His effect on the game was immediate. Duke wrote in a magazine article that Navarro had "revolutionized" the game.
There's even a position called the "Navarro perch," made famous by Phil Hellmuth, one of the best poker players in history. When Navarro first watched him play, Hellmuth had a habit of hugging himself when he was bluffing. Hellmuth didn't even realize it. Navarro advised Hellmuth to sit with his hands clasped in front of his mouth. That keeps his hands still and covers the neck and lips, which give away a lot of information to observant opponents. The pose has become Hellmuth's trademark, although many other players now use it, too.
Navarro also writes a column for Psychology Today, teaching his techniques to business people. He lectures at Harvard Business School.
"Whether it's in the poker room or the board room, it's all the same stuff," Navarro said.
One thing that sets Navarro's books apart from other texts on nonverbal communication is that he has studied the science, whereas others, especially in the poker world, have been anecdotal. It's impossible to control all your poker tells, he says, because many of them are based in instinctive, pre-evolutionary behaviors. That's one reason the feet are the most telling part of your body.
Read 'Em and Reap explained all the biological mechanisms behind the tells. As significant as the book has become in professional poker, Navarro found that poker players didn't need to know that stuff. They wanted to know what it meant if an opponent spread his fingers apart. They didn't care why. They wanted more meat and less potatoes.
In his new offering, Navarro distilled all that information into a pocket-sized book that players can consult at the table. The tells are categorized by body part. An entry in the section on hands, for example, explains that spreading the fingers indicates confidence.
He has another new book in the same format, but not aimed at poker players.
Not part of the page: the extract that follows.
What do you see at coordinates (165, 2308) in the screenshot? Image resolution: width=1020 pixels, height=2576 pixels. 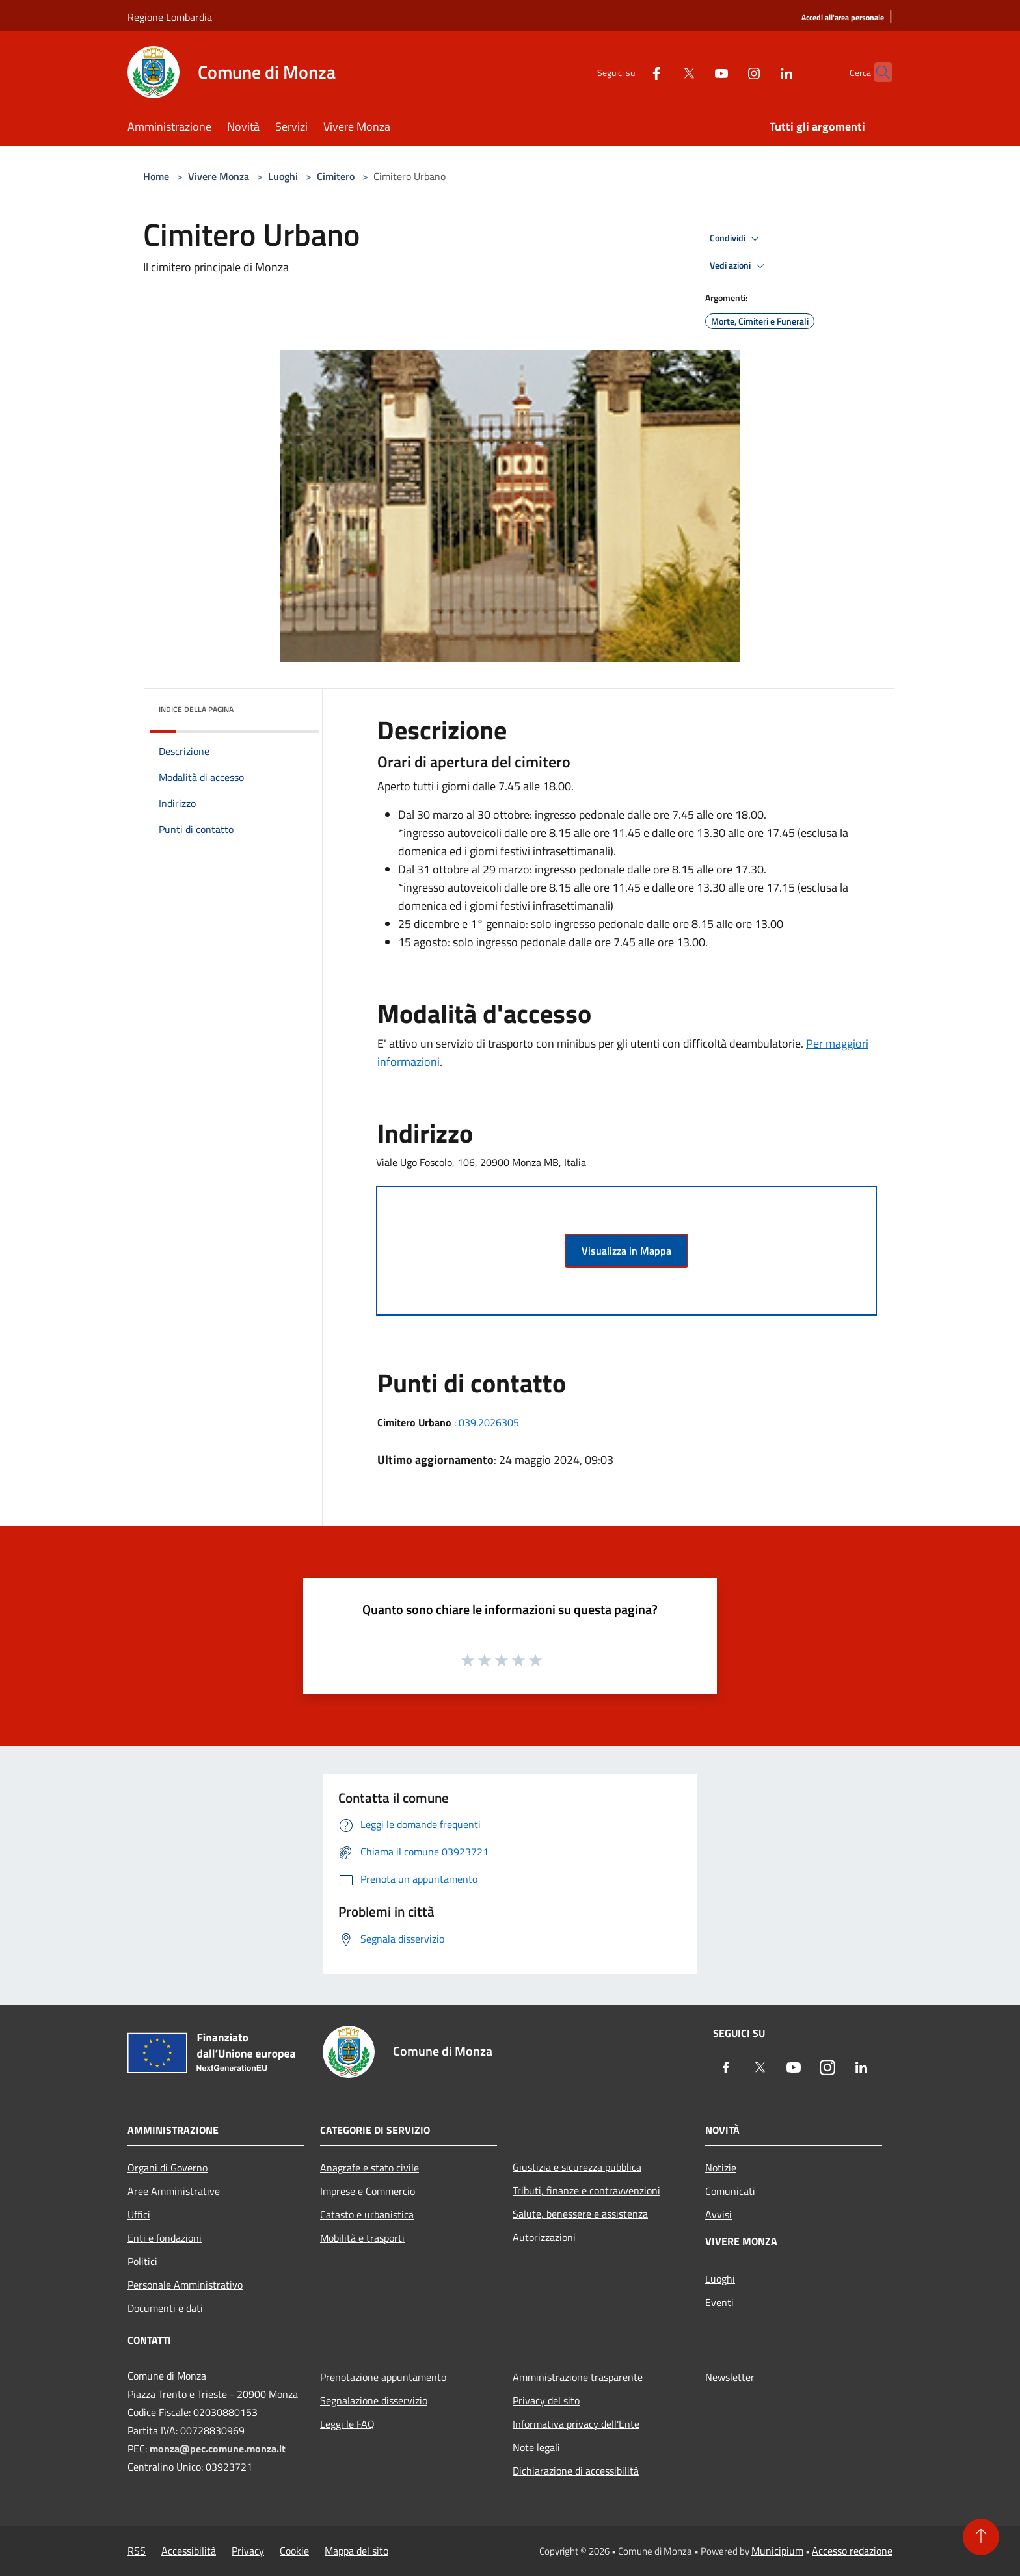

Clues to Deceit details many of the same kind of "tells," but it's designed more for people conducting criminal investigations.
Navarro was born in Cuba and came to Miami with his family while he was still young. He went to Brigham Young University on a football scholarship, but never played the game. The summer before college, he chased and fought with a man who had robbed a store. The man stabbed Navarro, ending his football career before it began. BYU honored the scholarship anyway.
He joined the FBI shortly after college and worked on high-profile terrorism cases, including the terrorist attacks of Sept. 11, 2001.
He recently moved with his family from Brandon to a community in Tampa that has security. He prefers not to say which one.
"I have to worry about some of the people I put in jail," he said.
He was recently in a business meeting and received an anonymous text message. It read, "I'm going to find you and kill you."